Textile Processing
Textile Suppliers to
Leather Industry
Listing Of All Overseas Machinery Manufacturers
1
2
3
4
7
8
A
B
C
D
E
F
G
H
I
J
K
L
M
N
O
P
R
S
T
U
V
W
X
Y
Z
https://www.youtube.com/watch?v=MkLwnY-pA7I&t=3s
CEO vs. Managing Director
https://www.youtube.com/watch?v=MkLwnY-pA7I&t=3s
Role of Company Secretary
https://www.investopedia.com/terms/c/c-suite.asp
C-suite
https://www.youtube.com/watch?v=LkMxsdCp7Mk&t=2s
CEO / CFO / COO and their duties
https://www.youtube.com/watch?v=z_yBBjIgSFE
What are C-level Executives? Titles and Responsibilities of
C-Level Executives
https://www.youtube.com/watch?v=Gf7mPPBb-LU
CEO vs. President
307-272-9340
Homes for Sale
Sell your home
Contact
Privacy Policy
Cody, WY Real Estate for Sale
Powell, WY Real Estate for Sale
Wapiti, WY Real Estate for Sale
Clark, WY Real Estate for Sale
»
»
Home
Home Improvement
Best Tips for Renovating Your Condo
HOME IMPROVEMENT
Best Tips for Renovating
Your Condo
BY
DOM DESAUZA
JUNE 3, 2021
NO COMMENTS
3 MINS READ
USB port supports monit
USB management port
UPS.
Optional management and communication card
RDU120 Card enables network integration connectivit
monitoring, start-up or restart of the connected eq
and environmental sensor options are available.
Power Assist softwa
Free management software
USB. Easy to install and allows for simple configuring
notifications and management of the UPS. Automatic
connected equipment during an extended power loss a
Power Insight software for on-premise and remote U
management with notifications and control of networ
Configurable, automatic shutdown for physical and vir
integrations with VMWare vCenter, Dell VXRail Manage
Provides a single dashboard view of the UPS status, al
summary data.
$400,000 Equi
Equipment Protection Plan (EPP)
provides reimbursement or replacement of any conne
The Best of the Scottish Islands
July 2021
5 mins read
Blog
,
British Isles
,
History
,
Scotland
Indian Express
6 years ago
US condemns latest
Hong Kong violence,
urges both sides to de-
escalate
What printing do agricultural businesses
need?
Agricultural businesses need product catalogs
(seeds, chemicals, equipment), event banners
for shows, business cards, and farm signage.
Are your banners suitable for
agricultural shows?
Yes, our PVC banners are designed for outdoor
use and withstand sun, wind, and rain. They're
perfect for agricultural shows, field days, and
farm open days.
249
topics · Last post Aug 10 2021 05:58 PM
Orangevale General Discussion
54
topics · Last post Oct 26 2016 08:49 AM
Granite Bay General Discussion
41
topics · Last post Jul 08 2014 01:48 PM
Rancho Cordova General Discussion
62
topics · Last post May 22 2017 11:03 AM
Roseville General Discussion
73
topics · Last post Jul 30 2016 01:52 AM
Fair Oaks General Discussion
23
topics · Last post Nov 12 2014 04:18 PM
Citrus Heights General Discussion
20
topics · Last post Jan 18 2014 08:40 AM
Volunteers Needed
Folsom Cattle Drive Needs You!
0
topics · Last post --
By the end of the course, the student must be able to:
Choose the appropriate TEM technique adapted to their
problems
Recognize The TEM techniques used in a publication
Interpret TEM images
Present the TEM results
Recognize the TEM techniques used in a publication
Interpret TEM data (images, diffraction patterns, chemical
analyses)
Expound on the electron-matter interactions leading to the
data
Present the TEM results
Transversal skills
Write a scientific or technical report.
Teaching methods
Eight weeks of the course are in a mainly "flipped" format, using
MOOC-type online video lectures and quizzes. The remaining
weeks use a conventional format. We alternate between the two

## ACTIVITY
Print every line you see above, exactly as written.

## WRITTEN SOLUTION
Textile Processing
Textile Suppliers to
Leather Industry
Listing Of All Overseas Machinery Manufacturers
1
2
3
4
7
8
A
B
C
D
E
F
G
H
I
J
K
L
M
N
O
P
R
S
T
U
V
W
X
Y
Z
https://www.youtube.com/watch?v=MkLwnY-pA7I&t=3s
CEO vs. Managing Director
https://www.youtube.com/watch?v=MkLwnY-pA7I&t=3s
Role of Company Secretary
https://www.investopedia.com/terms/c/c-suite.asp
C-suite
https://www.youtube.com/watch?v=LkMxsdCp7Mk&t=2s
CEO / CFO / COO and their duties
https://www.youtube.com/watch?v=z_yBBjIgSFE
What are C-level Executives? Titles and Responsibilities of
C-Level Executives
https://www.youtube.com/watch?v=Gf7mPPBb-LU
CEO vs. President
307-272-9340
Homes for Sale
Sell your home
Contact
Privacy Policy
Cody, WY Real Estate for Sale
Powell, WY Real Estate for Sale
Wapiti, WY Real Estate for Sale
Clark, WY Real Estate for Sale
»
»
Home
Home Improvement
Best Tips for Renovating Your Condo
HOME IMPROVEMENT
Best Tips for Renovating
Your Condo
BY
DOM DESAUZA
JUNE 3, 2021
NO COMMENTS
3 MINS READ
USB port supports monit
USB management port
UPS.
Optional management and communication card
RDU120 Card enables network integration connectivit
monitoring, start-up or restart of the connected eq
and environmental sensor options are available.
Power Assist softwa
Free management software
USB. Easy to install and allows for simple configuring
notifications and management of the UPS. Automatic
connected equipment during an extended power loss a
Power Insight software for on-premise and remote U
management with notifications and control of networ
Configurable, automatic shutdown for physical and vir
integrations with VMWare vCenter, Dell VXRail Manage
Provides a single dashboard view of the UPS status, al
summary data.
$400,000 Equi
Equipment Protection Plan (EPP)
provides reimbursement or replacement of any conne
The Best of the Scottish Islands
July 2021
5 mins read
Blog
,
British Isles
,
History
,
Scotland
Indian Express
6 years ago
US condemns latest
Hong Kong violence,
urges both sides to de-
escalate
What printing do agricultural businesses
need?
Agricultural businesses need product catalogs
(seeds, chemicals, equipment), event banners
for shows, business cards, and farm signage.
Are your banners suitable for
agricultural shows?
Yes, our PVC banners are designed for outdoor
use and withstand sun, wind, and rain. They're
perfect for agricultural shows, field days, and
farm open days.
249
topics · Last post Aug 10 2021 05:58 PM
Orangevale General Discussion
54
topics · Last post Oct 26 2016 08:49 AM
Granite Bay General Discussion
41
topics · Last post Jul 08 2014 01:48 PM
Rancho Cordova General Discussion
62
topics · Last post May 22 2017 11:03 AM
Roseville General Discussion
73
topics · Last post Jul 30 2016 01:52 AM
Fair Oaks General Discussion
23
topics · Last post Nov 12 2014 04:18 PM
Citrus Heights General Discussion
20
topics · Last post Jan 18 2014 08:40 AM
Volunteers Needed
Folsom Cattle Drive Needs You!
0
topics · Last post --
By the end of the course, the student must be able to:
Choose the appropriate TEM technique adapted to their
problems
Recognize The TEM techniques used in a publication
Interpret TEM images
Present the TEM results
Recognize the TEM techniques used in a publication
Interpret TEM data (images, diffraction patterns, chemical
analyses)
Expound on the electron-matter interactions leading to the
data
Present the TEM results
Transversal skills
Write a scientific or technical report.
Teaching methods
Eight weeks of the course are in a mainly "flipped" format, using
MOOC-type online video lectures and quizzes. The remaining
weeks use a conventional format. We alternate between the two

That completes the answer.